Everyone loves a holiday, and children love it even more when they have a break away from school. Some holidays are much longer than others, especially the Summer holiday, and as parents we may worry that our children are not learning during this time. However there is so much that we can do as parents to keep our children’s brains ticking over and learning whilst they are away from the school setting. With this is mind here are my top tips to keep your child learning during the holidays.
Set time aside each day
We’re not talking hours here, we’re talking 15 to 30 minutes each day to allow your child to read, complete maths problem, or anything that they need to do. Your child may have been set homework to do over the holidays, so why not spend a short time every day working on that homework, saving you a last minute rush before term starts.
Make learning a game
Children love games, and there are so many quick games that can be played to help your child learn. You could create quick flash cards, that contain the correct answer to a question or maths problem, and it’s up to your child to find the correct answer. Depending on the age of your child, you could use flash cards to practice reading or spelling too.
There are so many puzzle books you can buy from retailers, complete online or via an app. Getting your child to do word searches or sudoku every day will really help to keep their brain learning, and this is a much better activity than sitting in front of the telly.
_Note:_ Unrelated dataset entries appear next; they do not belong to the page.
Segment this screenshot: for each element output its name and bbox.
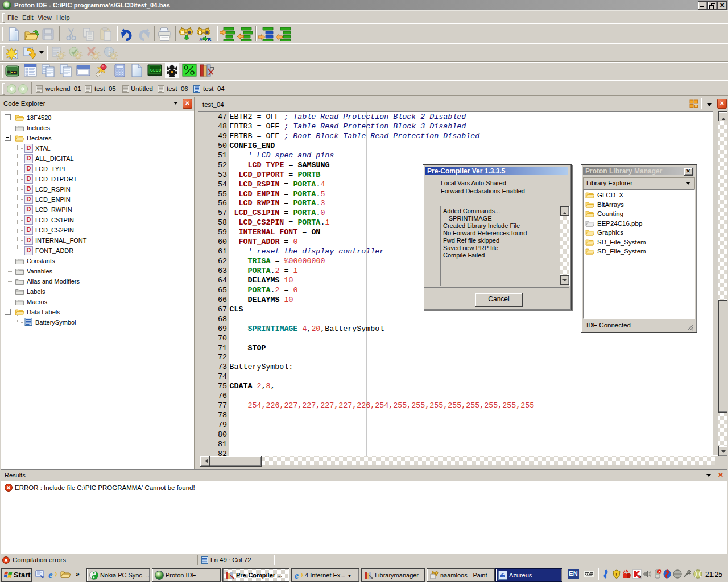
svg-text:e: e	[295, 571, 299, 580]
svg-text:A: A	[199, 37, 203, 43]
svg-text:B: B	[208, 37, 212, 43]
svg-text:GLCD: GLCD	[150, 68, 161, 73]
svg-text:!: !	[615, 572, 617, 577]
svg-text:e: e	[48, 569, 53, 579]
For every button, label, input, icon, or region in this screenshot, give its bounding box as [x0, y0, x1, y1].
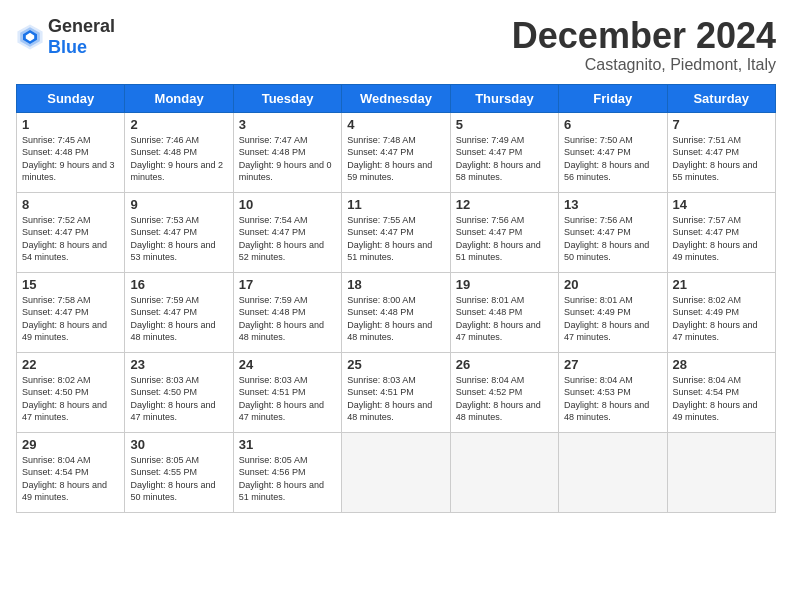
col-friday: Friday [559, 84, 667, 112]
table-row: 11 Sunrise: 7:55 AM Sunset: 4:47 PM Dayl… [342, 192, 450, 272]
day-number: 7 [673, 117, 770, 132]
table-row [667, 432, 775, 512]
day-number: 20 [564, 277, 661, 292]
day-number: 15 [22, 277, 119, 292]
table-row: 12 Sunrise: 7:56 AM Sunset: 4:47 PM Dayl… [450, 192, 558, 272]
col-tuesday: Tuesday [233, 84, 341, 112]
table-row: 18 Sunrise: 8:00 AM Sunset: 4:48 PM Dayl… [342, 272, 450, 352]
day-info: Sunrise: 7:56 AM Sunset: 4:47 PM Dayligh… [564, 214, 661, 264]
day-number: 14 [673, 197, 770, 212]
day-info: Sunrise: 7:50 AM Sunset: 4:47 PM Dayligh… [564, 134, 661, 184]
day-number: 19 [456, 277, 553, 292]
table-row: 28 Sunrise: 8:04 AM Sunset: 4:54 PM Dayl… [667, 352, 775, 432]
day-number: 2 [130, 117, 227, 132]
day-info: Sunrise: 7:59 AM Sunset: 4:47 PM Dayligh… [130, 294, 227, 344]
day-info: Sunrise: 8:04 AM Sunset: 4:52 PM Dayligh… [456, 374, 553, 424]
table-row: 27 Sunrise: 8:04 AM Sunset: 4:53 PM Dayl… [559, 352, 667, 432]
col-wednesday: Wednesday [342, 84, 450, 112]
day-number: 11 [347, 197, 444, 212]
day-number: 25 [347, 357, 444, 372]
day-number: 30 [130, 437, 227, 452]
col-thursday: Thursday [450, 84, 558, 112]
day-number: 12 [456, 197, 553, 212]
title-block: December 2024 Castagnito, Piedmont, Ital… [512, 16, 776, 74]
day-info: Sunrise: 7:46 AM Sunset: 4:48 PM Dayligh… [130, 134, 227, 184]
day-info: Sunrise: 8:04 AM Sunset: 4:54 PM Dayligh… [673, 374, 770, 424]
table-row: 6 Sunrise: 7:50 AM Sunset: 4:47 PM Dayli… [559, 112, 667, 192]
day-number: 26 [456, 357, 553, 372]
table-row: 10 Sunrise: 7:54 AM Sunset: 4:47 PM Dayl… [233, 192, 341, 272]
month-title: December 2024 [512, 16, 776, 56]
table-row: 22 Sunrise: 8:02 AM Sunset: 4:50 PM Dayl… [17, 352, 125, 432]
day-info: Sunrise: 8:02 AM Sunset: 4:50 PM Dayligh… [22, 374, 119, 424]
day-info: Sunrise: 7:53 AM Sunset: 4:47 PM Dayligh… [130, 214, 227, 264]
calendar-week-row: 1 Sunrise: 7:45 AM Sunset: 4:48 PM Dayli… [17, 112, 776, 192]
day-number: 31 [239, 437, 336, 452]
day-info: Sunrise: 7:54 AM Sunset: 4:47 PM Dayligh… [239, 214, 336, 264]
col-saturday: Saturday [667, 84, 775, 112]
day-info: Sunrise: 8:00 AM Sunset: 4:48 PM Dayligh… [347, 294, 444, 344]
day-number: 4 [347, 117, 444, 132]
table-row: 7 Sunrise: 7:51 AM Sunset: 4:47 PM Dayli… [667, 112, 775, 192]
table-row: 25 Sunrise: 8:03 AM Sunset: 4:51 PM Dayl… [342, 352, 450, 432]
logo-blue-text: Blue [48, 37, 87, 57]
day-info: Sunrise: 8:05 AM Sunset: 4:55 PM Dayligh… [130, 454, 227, 504]
day-number: 5 [456, 117, 553, 132]
day-info: Sunrise: 8:03 AM Sunset: 4:51 PM Dayligh… [239, 374, 336, 424]
day-info: Sunrise: 7:55 AM Sunset: 4:47 PM Dayligh… [347, 214, 444, 264]
table-row: 1 Sunrise: 7:45 AM Sunset: 4:48 PM Dayli… [17, 112, 125, 192]
day-info: Sunrise: 8:04 AM Sunset: 4:54 PM Dayligh… [22, 454, 119, 504]
logo-general-text: General [48, 16, 115, 36]
day-number: 29 [22, 437, 119, 452]
calendar-week-row: 15 Sunrise: 7:58 AM Sunset: 4:47 PM Dayl… [17, 272, 776, 352]
table-row [559, 432, 667, 512]
table-row: 21 Sunrise: 8:02 AM Sunset: 4:49 PM Dayl… [667, 272, 775, 352]
location-text: Castagnito, Piedmont, Italy [512, 56, 776, 74]
day-info: Sunrise: 8:05 AM Sunset: 4:56 PM Dayligh… [239, 454, 336, 504]
day-number: 17 [239, 277, 336, 292]
day-info: Sunrise: 8:02 AM Sunset: 4:49 PM Dayligh… [673, 294, 770, 344]
day-info: Sunrise: 8:01 AM Sunset: 4:48 PM Dayligh… [456, 294, 553, 344]
col-monday: Monday [125, 84, 233, 112]
table-row: 23 Sunrise: 8:03 AM Sunset: 4:50 PM Dayl… [125, 352, 233, 432]
day-number: 22 [22, 357, 119, 372]
table-row: 24 Sunrise: 8:03 AM Sunset: 4:51 PM Dayl… [233, 352, 341, 432]
day-number: 3 [239, 117, 336, 132]
day-info: Sunrise: 7:51 AM Sunset: 4:47 PM Dayligh… [673, 134, 770, 184]
table-row: 30 Sunrise: 8:05 AM Sunset: 4:55 PM Dayl… [125, 432, 233, 512]
day-info: Sunrise: 7:47 AM Sunset: 4:48 PM Dayligh… [239, 134, 336, 184]
day-number: 21 [673, 277, 770, 292]
calendar-table: Sunday Monday Tuesday Wednesday Thursday… [16, 84, 776, 513]
table-row: 20 Sunrise: 8:01 AM Sunset: 4:49 PM Dayl… [559, 272, 667, 352]
table-row: 5 Sunrise: 7:49 AM Sunset: 4:47 PM Dayli… [450, 112, 558, 192]
table-row: 31 Sunrise: 8:05 AM Sunset: 4:56 PM Dayl… [233, 432, 341, 512]
calendar-header-row: Sunday Monday Tuesday Wednesday Thursday… [17, 84, 776, 112]
day-info: Sunrise: 8:03 AM Sunset: 4:50 PM Dayligh… [130, 374, 227, 424]
day-number: 10 [239, 197, 336, 212]
day-info: Sunrise: 8:01 AM Sunset: 4:49 PM Dayligh… [564, 294, 661, 344]
table-row: 17 Sunrise: 7:59 AM Sunset: 4:48 PM Dayl… [233, 272, 341, 352]
table-row [342, 432, 450, 512]
day-number: 24 [239, 357, 336, 372]
table-row: 8 Sunrise: 7:52 AM Sunset: 4:47 PM Dayli… [17, 192, 125, 272]
day-info: Sunrise: 8:04 AM Sunset: 4:53 PM Dayligh… [564, 374, 661, 424]
day-info: Sunrise: 8:03 AM Sunset: 4:51 PM Dayligh… [347, 374, 444, 424]
calendar-week-row: 29 Sunrise: 8:04 AM Sunset: 4:54 PM Dayl… [17, 432, 776, 512]
table-row: 9 Sunrise: 7:53 AM Sunset: 4:47 PM Dayli… [125, 192, 233, 272]
table-row: 19 Sunrise: 8:01 AM Sunset: 4:48 PM Dayl… [450, 272, 558, 352]
calendar-week-row: 8 Sunrise: 7:52 AM Sunset: 4:47 PM Dayli… [17, 192, 776, 272]
day-number: 27 [564, 357, 661, 372]
day-number: 23 [130, 357, 227, 372]
day-number: 9 [130, 197, 227, 212]
table-row: 14 Sunrise: 7:57 AM Sunset: 4:47 PM Dayl… [667, 192, 775, 272]
day-info: Sunrise: 7:59 AM Sunset: 4:48 PM Dayligh… [239, 294, 336, 344]
day-number: 6 [564, 117, 661, 132]
day-info: Sunrise: 7:45 AM Sunset: 4:48 PM Dayligh… [22, 134, 119, 184]
day-info: Sunrise: 7:48 AM Sunset: 4:47 PM Dayligh… [347, 134, 444, 184]
day-number: 8 [22, 197, 119, 212]
table-row: 26 Sunrise: 8:04 AM Sunset: 4:52 PM Dayl… [450, 352, 558, 432]
page-header: General Blue December 2024 Castagnito, P… [16, 16, 776, 74]
day-number: 18 [347, 277, 444, 292]
day-info: Sunrise: 7:52 AM Sunset: 4:47 PM Dayligh… [22, 214, 119, 264]
table-row: 16 Sunrise: 7:59 AM Sunset: 4:47 PM Dayl… [125, 272, 233, 352]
Holiday learning programmes
There are so many people and groups available during the school holidays that are willing to support your child, and these people are most likely to be supported by such schools including the Rossall School. Your child could spend a week attending these learning programmes or benefiting from a private tutor a couple of hours a week to help with a much needed skill.
If your child has a brilliant imagination you could ask them to write a weekly story. This will help to expand their imagination, and support with their writing and grammatical skills. I know that when I was younger I loved writing stories and really letting my imagination do the talking.
Take educational trips
During the holidays there are so many local attractions that offer event days, so see what’s on before visiting. You could visit a museum, castle, or period property. All these places offer a wealth of learning material where your child can learn all about science, dinosaurs and history.
Get out and about in your garden
There is so much wildlife on your doorstep, so get outside in your own garden. You could ask your child to go wildlife, insect and bird spotting, and they could be prepared with a list of things to spot. At the same time you could ask your child to pinpoint particular plants, or even help you with the gardening. This is a far better activity than being cooped up indoors all day.
Purchase learning books
Something that I remember from being a child is the amount of learning books that my parents bought us as children. We had Maths books, English books, and books to help us learn during our GCSE’s and A-Levels. See it as a bit of additional education from their normal school education. These books are a brilliant way to keep your child learning during the holidays, and to give structure to that learning.
Focus on specific skills
If you know that your child is struggling in a particular area then spend 15 to 30 minutes a day focusing on that area. You could use flashcards to do that, or learning books. It doesn’t matter how you do it, just spend the time being focused on a specific skills that you and your child want to improve.
As you can there are so many ways that you can support your child and help to keep them learning during the school holidays.
Have you offered additional learning, I would love to know your top tips for keeping your child’s brain ticking over?